Patrick Marsden told ABC News he and his girlfriend Molly Beucher love to travel. So before getting on a flight from Washington, D.C., to Sao Paulo, Brazil, he contacted United Airlines to get some help to pull off a mile-high proposal using a fake in-flight video.

"I knew that I wanted to do some travel-themed proposal," Marsden, 32, said of his inspiration. "Like all great decisions, it occurred to me in the bath."

After contacting customer service for permission, he and his close friends filmed a video matching the airline's YouTube video promoting its in-flight dining options.

In the video posted by the airline Thursday, Marsden pops up unexpectedly onscreen and says, "As you might have worked out by now this isn't actually a video about your in-flight dining options. What it is is a fairly elaborate way to ask a question that I've been wanting to ask you for quite some time."

"It was the last place she'd expect it," Marsden said of his plan.

Marsden recalled that 10 minutes before the flight, he "got very nervous." Still, the video worked!

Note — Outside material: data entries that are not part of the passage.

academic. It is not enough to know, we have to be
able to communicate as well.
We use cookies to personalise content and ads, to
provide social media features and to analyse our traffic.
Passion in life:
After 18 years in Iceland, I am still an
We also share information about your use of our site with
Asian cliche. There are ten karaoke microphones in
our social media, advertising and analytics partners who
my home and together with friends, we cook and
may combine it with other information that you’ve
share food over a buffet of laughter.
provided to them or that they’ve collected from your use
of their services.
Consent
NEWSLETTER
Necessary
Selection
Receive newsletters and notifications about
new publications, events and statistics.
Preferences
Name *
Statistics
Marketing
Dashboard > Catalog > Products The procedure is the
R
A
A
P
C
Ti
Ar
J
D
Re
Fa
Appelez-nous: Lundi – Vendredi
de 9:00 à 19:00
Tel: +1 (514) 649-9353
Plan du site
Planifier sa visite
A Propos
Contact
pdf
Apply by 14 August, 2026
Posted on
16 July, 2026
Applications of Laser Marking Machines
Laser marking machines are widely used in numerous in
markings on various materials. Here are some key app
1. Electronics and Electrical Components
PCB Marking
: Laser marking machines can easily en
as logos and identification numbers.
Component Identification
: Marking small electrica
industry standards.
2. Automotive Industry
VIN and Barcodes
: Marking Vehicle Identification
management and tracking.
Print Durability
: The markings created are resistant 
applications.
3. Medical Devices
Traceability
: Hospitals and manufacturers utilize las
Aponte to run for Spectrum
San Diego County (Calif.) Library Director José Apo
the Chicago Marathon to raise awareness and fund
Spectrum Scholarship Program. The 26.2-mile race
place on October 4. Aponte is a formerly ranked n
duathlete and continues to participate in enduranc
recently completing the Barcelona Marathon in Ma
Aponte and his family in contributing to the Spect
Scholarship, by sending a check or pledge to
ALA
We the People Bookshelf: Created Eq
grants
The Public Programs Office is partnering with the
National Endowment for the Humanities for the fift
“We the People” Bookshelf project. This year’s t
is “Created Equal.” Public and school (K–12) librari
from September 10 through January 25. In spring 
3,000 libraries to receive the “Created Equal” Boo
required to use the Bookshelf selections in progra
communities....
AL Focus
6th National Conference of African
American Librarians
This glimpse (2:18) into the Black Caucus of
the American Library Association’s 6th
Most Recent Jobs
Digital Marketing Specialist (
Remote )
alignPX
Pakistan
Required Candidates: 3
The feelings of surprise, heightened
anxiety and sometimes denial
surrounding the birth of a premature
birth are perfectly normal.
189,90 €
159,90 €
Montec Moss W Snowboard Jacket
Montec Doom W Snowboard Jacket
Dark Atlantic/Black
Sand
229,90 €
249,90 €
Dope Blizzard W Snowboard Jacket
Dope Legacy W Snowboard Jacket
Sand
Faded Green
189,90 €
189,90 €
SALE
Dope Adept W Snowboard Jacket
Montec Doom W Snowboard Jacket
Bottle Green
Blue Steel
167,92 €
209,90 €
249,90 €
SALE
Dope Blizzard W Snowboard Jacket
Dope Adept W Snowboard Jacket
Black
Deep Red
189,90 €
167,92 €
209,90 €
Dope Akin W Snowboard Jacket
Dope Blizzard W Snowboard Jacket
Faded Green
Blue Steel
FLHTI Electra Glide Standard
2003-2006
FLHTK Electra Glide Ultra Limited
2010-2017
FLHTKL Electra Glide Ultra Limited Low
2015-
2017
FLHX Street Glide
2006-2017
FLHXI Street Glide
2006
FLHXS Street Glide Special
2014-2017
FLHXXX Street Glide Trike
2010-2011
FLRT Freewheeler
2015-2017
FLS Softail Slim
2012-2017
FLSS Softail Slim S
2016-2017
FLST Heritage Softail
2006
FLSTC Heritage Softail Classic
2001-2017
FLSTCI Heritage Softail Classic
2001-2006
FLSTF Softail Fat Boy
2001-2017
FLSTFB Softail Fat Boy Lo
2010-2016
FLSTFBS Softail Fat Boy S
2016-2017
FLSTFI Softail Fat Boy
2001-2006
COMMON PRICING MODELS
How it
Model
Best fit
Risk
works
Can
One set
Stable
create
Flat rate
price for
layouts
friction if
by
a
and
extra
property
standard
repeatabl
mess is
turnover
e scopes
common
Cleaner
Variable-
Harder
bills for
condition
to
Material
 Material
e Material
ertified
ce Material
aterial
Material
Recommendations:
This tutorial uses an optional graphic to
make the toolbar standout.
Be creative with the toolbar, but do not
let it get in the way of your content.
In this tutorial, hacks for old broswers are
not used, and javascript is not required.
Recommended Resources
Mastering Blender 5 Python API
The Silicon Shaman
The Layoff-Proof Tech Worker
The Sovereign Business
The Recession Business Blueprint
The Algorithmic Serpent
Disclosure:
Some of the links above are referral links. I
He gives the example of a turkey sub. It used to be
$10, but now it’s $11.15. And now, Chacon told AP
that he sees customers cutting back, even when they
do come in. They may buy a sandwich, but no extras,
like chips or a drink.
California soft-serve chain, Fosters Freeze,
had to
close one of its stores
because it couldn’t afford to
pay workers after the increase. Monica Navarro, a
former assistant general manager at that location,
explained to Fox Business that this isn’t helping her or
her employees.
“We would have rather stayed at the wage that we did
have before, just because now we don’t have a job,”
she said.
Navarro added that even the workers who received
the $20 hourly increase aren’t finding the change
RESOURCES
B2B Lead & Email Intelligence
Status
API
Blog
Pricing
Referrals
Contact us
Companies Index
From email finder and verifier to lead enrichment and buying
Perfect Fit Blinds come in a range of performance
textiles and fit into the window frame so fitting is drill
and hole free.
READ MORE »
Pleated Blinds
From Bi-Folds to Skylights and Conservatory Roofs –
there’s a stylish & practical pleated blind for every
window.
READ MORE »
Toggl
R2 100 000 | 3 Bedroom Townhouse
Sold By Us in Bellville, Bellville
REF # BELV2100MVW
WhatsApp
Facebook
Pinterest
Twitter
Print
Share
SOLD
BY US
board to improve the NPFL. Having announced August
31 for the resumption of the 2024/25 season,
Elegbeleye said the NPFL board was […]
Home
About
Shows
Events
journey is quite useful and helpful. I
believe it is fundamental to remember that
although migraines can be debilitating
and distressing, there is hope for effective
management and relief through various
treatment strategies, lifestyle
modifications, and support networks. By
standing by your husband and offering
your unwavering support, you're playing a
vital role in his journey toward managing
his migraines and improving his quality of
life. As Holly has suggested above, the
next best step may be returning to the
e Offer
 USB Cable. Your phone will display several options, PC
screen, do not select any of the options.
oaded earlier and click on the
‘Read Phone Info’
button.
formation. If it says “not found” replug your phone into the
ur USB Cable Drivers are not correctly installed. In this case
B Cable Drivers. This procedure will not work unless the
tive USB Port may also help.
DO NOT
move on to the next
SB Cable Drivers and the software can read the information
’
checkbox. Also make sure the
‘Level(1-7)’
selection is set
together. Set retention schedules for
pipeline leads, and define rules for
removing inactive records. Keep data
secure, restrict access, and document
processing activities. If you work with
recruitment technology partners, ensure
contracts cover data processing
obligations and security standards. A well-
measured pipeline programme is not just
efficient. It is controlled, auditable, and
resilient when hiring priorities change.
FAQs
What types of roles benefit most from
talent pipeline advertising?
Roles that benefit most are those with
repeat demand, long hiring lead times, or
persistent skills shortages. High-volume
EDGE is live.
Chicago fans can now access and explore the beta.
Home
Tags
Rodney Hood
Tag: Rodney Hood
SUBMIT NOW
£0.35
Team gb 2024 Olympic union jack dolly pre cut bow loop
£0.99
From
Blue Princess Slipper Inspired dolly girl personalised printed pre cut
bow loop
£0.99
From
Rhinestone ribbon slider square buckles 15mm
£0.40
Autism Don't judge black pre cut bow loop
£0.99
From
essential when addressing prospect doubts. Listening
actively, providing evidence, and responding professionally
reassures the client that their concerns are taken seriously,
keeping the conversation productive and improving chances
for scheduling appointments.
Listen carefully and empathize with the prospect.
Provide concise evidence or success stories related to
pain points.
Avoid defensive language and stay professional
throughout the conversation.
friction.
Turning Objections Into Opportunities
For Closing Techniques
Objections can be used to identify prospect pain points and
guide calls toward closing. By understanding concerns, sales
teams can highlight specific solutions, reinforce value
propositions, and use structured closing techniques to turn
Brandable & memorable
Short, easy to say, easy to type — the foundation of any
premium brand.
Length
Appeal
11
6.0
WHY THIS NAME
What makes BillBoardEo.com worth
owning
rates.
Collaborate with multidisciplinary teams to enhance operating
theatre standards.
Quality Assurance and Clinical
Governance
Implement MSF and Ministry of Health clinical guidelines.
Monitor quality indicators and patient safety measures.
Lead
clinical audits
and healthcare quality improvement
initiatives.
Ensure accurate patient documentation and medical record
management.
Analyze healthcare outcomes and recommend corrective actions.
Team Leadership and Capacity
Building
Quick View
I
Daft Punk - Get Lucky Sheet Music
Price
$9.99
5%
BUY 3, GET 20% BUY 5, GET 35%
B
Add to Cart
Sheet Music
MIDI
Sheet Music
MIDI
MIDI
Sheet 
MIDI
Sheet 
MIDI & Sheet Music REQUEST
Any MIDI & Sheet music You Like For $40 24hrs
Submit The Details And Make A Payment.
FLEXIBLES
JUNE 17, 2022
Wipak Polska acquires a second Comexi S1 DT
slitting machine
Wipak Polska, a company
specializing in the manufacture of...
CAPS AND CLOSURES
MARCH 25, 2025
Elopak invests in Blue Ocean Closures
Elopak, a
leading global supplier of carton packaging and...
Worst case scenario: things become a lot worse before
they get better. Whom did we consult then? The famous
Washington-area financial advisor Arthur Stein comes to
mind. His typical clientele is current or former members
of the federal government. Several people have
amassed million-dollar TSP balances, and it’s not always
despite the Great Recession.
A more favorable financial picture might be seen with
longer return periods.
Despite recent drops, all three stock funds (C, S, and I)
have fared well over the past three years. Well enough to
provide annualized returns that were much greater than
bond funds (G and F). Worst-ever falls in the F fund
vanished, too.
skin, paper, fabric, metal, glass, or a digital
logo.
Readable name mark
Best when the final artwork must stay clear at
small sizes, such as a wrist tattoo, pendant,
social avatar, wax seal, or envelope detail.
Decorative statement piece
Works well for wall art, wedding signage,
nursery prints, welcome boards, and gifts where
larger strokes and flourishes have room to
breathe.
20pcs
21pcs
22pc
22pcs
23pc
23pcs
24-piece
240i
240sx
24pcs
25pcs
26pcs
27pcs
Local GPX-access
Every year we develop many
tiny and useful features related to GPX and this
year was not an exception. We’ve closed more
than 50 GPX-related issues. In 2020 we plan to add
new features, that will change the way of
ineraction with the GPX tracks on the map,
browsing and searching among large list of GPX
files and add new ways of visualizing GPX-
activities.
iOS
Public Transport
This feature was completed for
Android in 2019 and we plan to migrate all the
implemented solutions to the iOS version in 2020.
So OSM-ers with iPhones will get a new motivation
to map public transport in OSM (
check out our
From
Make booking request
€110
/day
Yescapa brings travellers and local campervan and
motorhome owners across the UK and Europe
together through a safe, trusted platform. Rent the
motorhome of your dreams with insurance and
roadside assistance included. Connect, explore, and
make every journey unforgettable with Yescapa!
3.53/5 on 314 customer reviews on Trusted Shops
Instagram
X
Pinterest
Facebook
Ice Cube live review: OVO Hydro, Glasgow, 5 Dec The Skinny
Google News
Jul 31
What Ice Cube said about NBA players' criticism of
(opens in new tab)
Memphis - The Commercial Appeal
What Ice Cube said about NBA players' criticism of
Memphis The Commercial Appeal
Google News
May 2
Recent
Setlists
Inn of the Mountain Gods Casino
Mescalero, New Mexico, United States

Beucher, 29, is seen cupping her mouth in surprise in the heartwarming video. She eventually says yes and passengers, along with the cabin crew, applaud.

The two celebrated by sharing champagne on the plane ride to Brazil. "It was very festive," Marsden added.

The Santa Monica, California, man said he's looking forward to marrying Beucher in Havana, Cuba, next spring. He added that he's looking forward to "even more laughter and travel."